Hearing Examiner Finds Borough Council President’s Heated Pension Dispute Did Not Interfere With Grievance Filing

Written on 06/12/2026
LRIS

On November 12, 2024, Bruce Mar­kovich, the Lansford Borough Council President in Pennsylvania, approached Sergeant Shawn Nunemacher, the FOP Schuylkill-Carbon Lodge 13 represen­tative, as he entered the Borough office. Markovich began speaking first, point­ing his finger but remaining outwardly calm. Within minutes, the two men were yelling at each other, standing within a foot of each other’s faces, with Nunemacher leaning forward, visibly enraged and gesturing wildly.

The dispute centered on a pension shortfall. The Borough had failed to amend its pension ordinance to include overtime in retirement calculations — a contractual obligation under the par­ties’ collective bargaining agreement. Nunemacher had filed a Step 1 grievance on October 28, 2024, which received no response. He arrived at the Borough office that November morning to file a Step 2 grievance.

According to Markovich, he had no idea any grievance existed. He testified that he approached Nunemacher solely to discuss a separate issue; the police pension was underfunded because the prior Borough Secretary had deducted 2.8% from officers’ pay instead of 3.5%. An audit report had just confirmed the shortfall. Markovich wanted to arrange a labor-management meeting.

Nunemacher testified that Markov­ich immediately said: “We need to talk about this grievance, I am suggesting you take this back,” then warned the officers would “owe [them] a lot of mon­ey.” Markovich denied mentioning any grievance, testifying that Nunemacher “just lost it” after Markovich said the Borough had “every right to recover that money.”

The Borough office’s security video contained no audio. However, it clearly showed Nunemacher becoming esca­lated first — yelling, leaning forward, gesturing wildly — while Markovich attempted to walk away with his hand up in resignation. Markovich then returned to within a foot of Nunemacher, and both men yelled. Two office employees, sitting just feet away, testified they heard raised voices but could not recall the substance of the argument.

The FOP charged the Borough with violating Section 6(1)(a) of the Penn­sylvania Labor Relations Act, alleging Markovich’s confrontation interfered with Nunemacher’s protected griev­ance-filing activity.

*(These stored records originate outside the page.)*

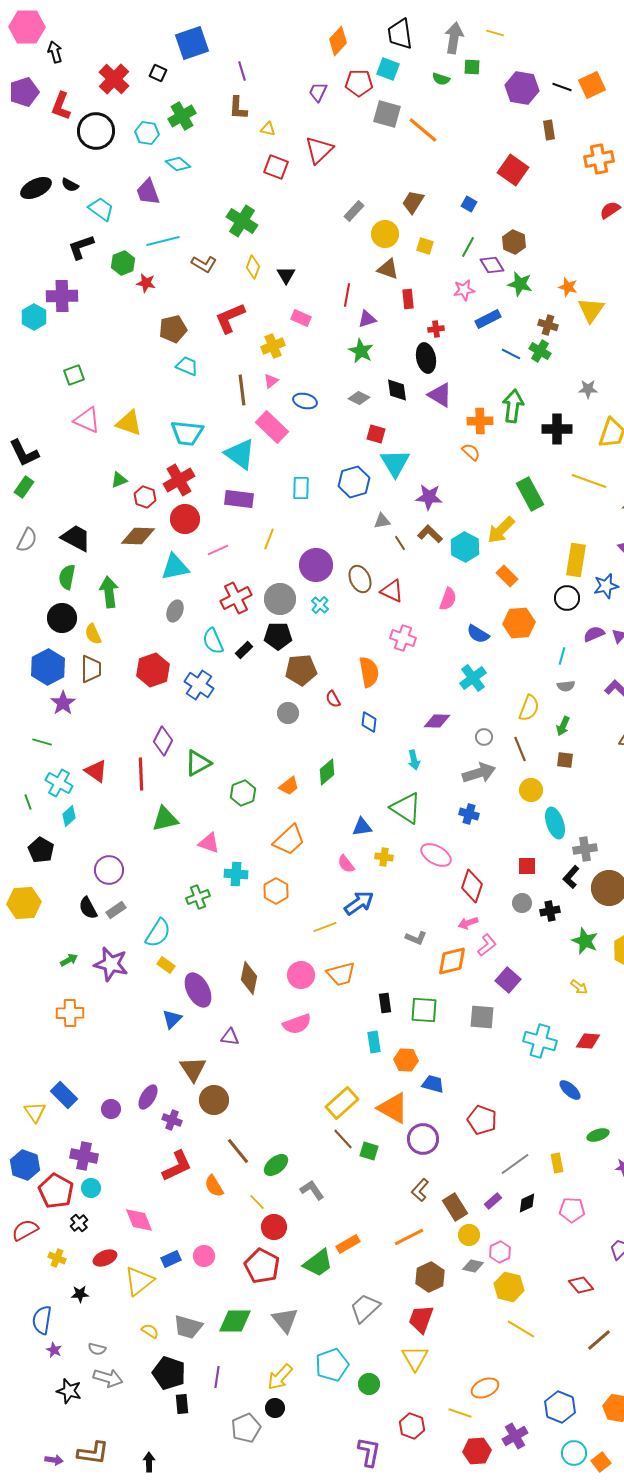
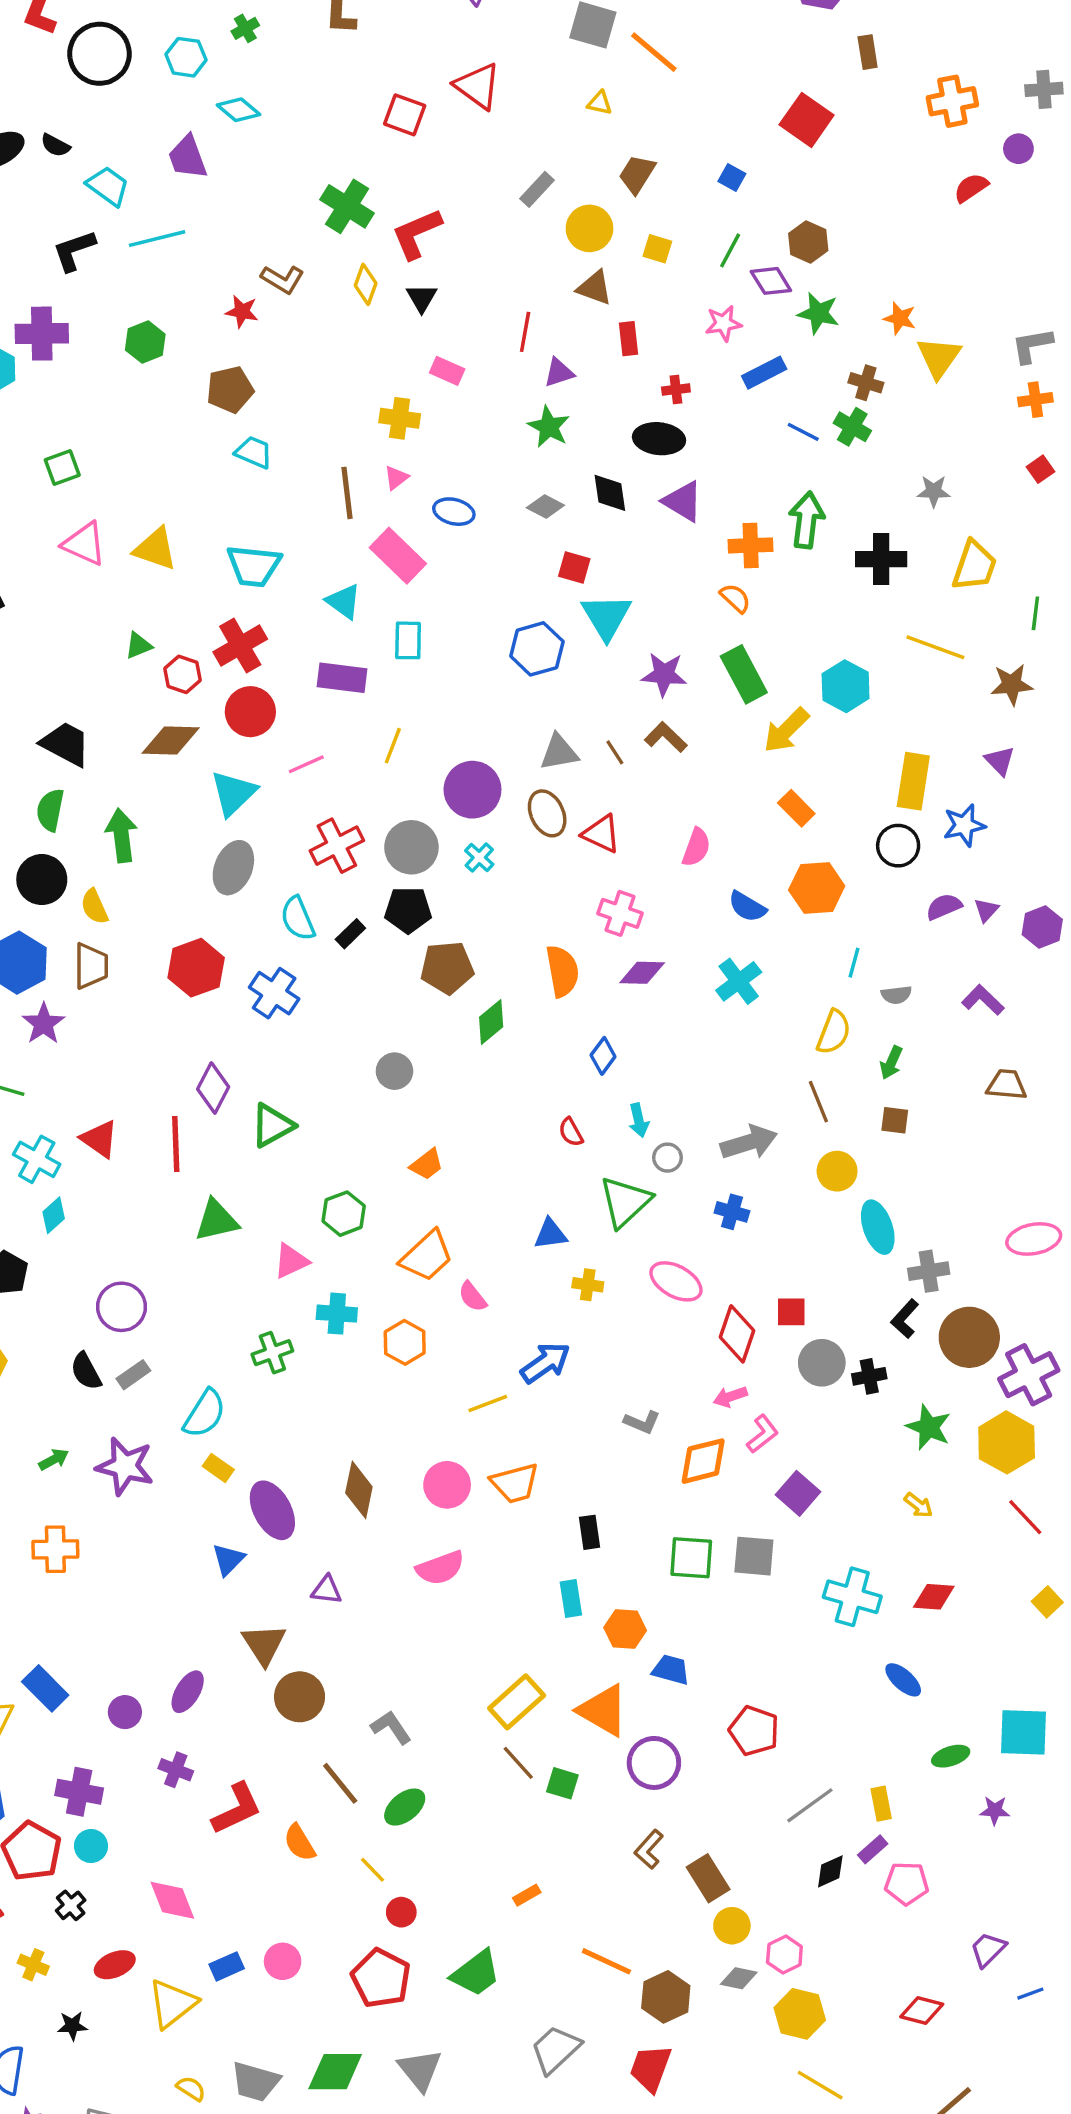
green cross: (182, 116) -> (245, 28), size x0.6
yellow triangle: (268, 129) -> (600, 103), moved
red triangle: (319, 150) -> (478, 86), turned -40
cyan line: (163, 241) -> (157, 239), moved
green hexagon: (123, 263) -> (145, 342), moved
red star: (146, 283) -> (242, 311), moved
red L-shape: (230, 318) -> (417, 233), moved
yellow cross: (273, 346) -> (400, 418), turned 30
black ellipse: (426, 358) -> (659, 439), turned -72
cyan triangle: (240, 454) -> (344, 601), size x0.7
cyan rectangle: (301, 488) -> (408, 640), moved
green rectangle: (530, 494) -> (744, 674), moved
gray triangle: (382, 521) -> (559, 752), moved, size x1.4
cyan hexagon: (465, 547) -> (846, 686), moved
cyan triangle: (175, 567) -> (233, 793), turned -32
gray ellipse: (175, 611) -> (233, 868), size x1.4
cyan line: (562, 656) -> (854, 963), moved
red semicircle: (333, 699) -> (571, 1132), moved
gray circle: (288, 713) -> (394, 1071), moved
purple diamond: (437, 721) -> (642, 973), moved
blue diamond: (369, 722) -> (603, 1056), moved, turned 30
gray circle: (484, 737) -> (667, 1158), moved
green diamond: (327, 772) -> (491, 1022), moved
green hexagon: (243, 793) -> (344, 1214), moved
green triangle: (406, 808) -> (625, 1202), turned 44
pink triangle: (209, 843) -> (291, 1261), turned -45
pink semicircle: (346, 864) -> (472, 1297), moved
red square: (527, 866) -> (791, 1312), moved
gray circle: (522, 903) -> (822, 1363), size x1.4
green square: (424, 1010) -> (691, 1558), moved
purple cross: (172, 1120) -> (176, 1770), moved
gray L-shape: (312, 1190) -> (391, 1727), moved
purple rectangle: (493, 1201) -> (873, 1849), moved
red circle: (274, 1227) -> (401, 1912), size x0.7
orange line: (409, 1237) -> (606, 1961), moved, turned 52
orange rectangle: (348, 1244) -> (527, 1895), moved, size x0.7
red diamond: (581, 1285) -> (922, 2010), turned -35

The Hearing Examiner found that the FOP failed to sustain its burden.

The Examiner credited Markov­ich’s testimony that he was unaware of the Step 1 grievance and unaware that Nunemacher had come to file a Step 2 grievance. Both sides agreed the argu­ment pertained to taking money back from officers because of the pension shortfall — not to amending the ordi­nance to include overtime. The Borough had already begun the amendment pro­cess, and Markovich had no reason to ar­gue about that issue. Because Markovich did not know Nunemacher was engaged in protected activity, his conduct could not have been intended to interfere with it. The Examiner dismissed the charge.

Fraternal Order of Police Schuylkill-Carbon Lodge No. 13 v. Lans­ford Borough, 57 PPER ¶ 44, (Proposed Decision and Order, 2025).